Third, end the various price support programs for major crops like cotton, wheat, corn and milk, which cost about $1 billion dollars annually and, in the case of cotton, have caused the United States substantial difficulties in our trade relations with other countries. All of those commodities are already covered by some form of crop insurance subsidy. That would generate an additional $10 billion in savings for the federal budget and likely reduce the prices families pay for cotton products and milk.

Fourth, rationalize conservation programs that pay farmers to use “conserving” practices they already use. Savings would amount to about $15 billion over ten years.

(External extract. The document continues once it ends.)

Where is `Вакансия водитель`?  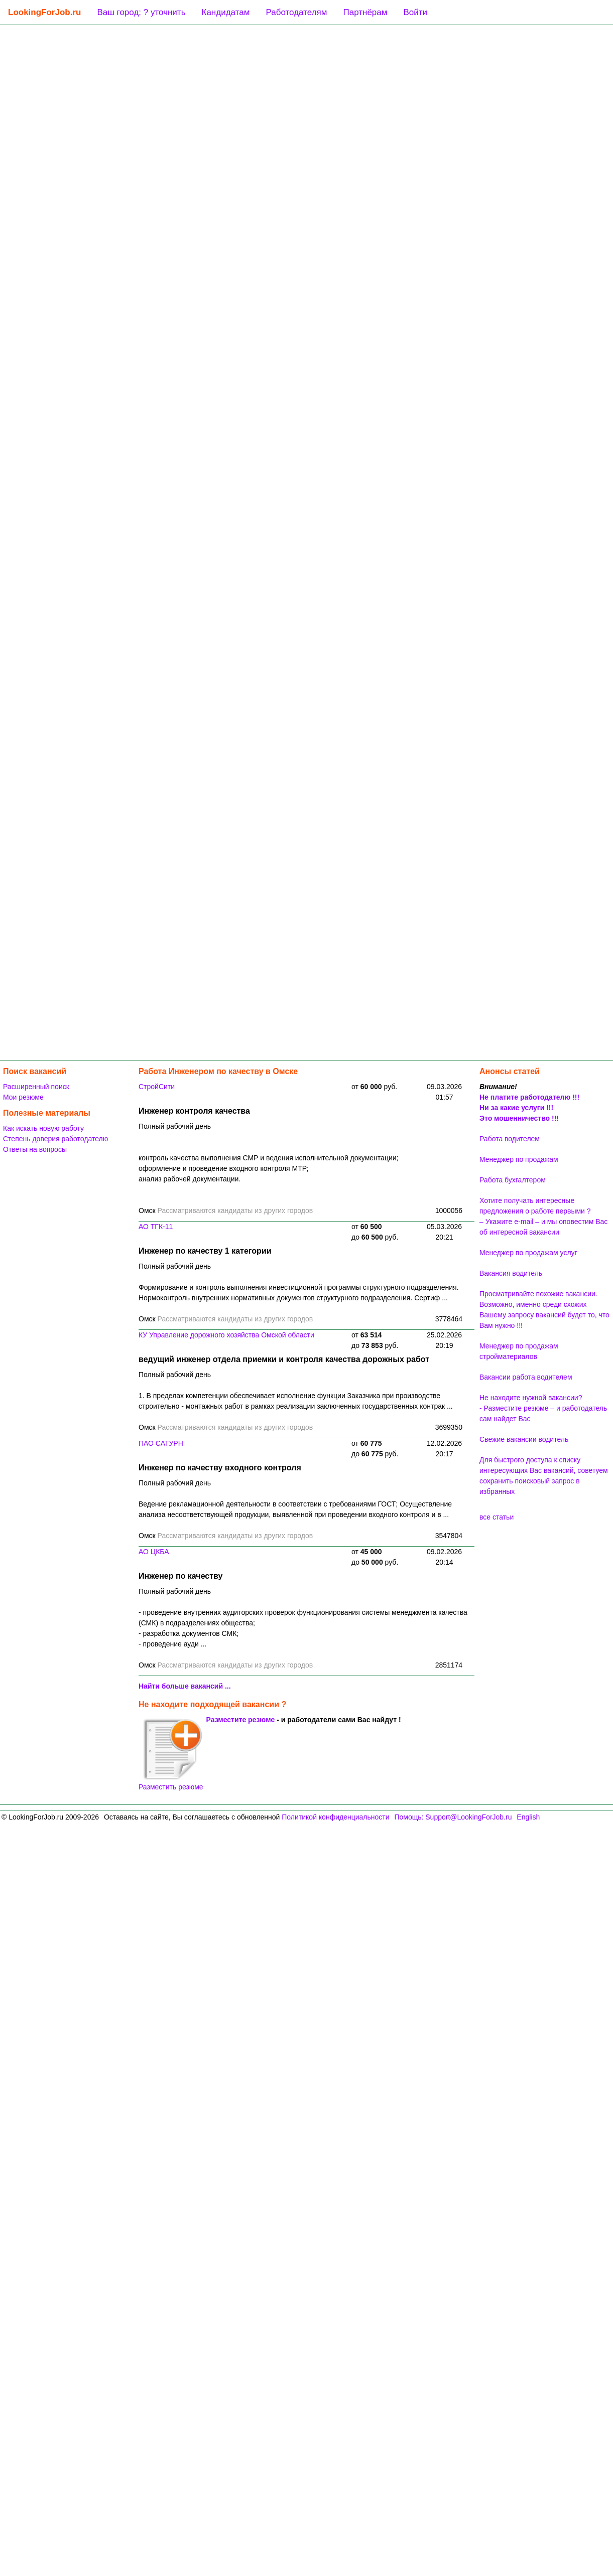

Some members of the House and Senate Agricultural Committees would have Congress believe that the farm sector, through the current congressional farm bill proposals, has already sacrificed generously. But the $23 billion those committees have offered to cut is a “smoke and mirrors” offer. For example, the committees would end the Direct Payments program, but then reallocate the savings to other farm programs that are potentially even more expensive. Nor would they end or restrict the crop insurance and conservation boondoggles that funnel extra income to people who are already doing quite well.

So there you have it: $100 billion in farm subsidy savings, simply by adopting a policy that only those who really need a safety net should get one. The farm sector has enjoyed unprecedentedly high prices and record incomes over the past five years. It neither needs nor deserves the massive handouts it currently gets.

Vince Smith is a professor of agricultural economics at Montana State University and director of the American Enterprise Institute’s “American Boondoggle” farm policy project. Henry Olsen is a senior fellow at the Ethics and Public Policy Center.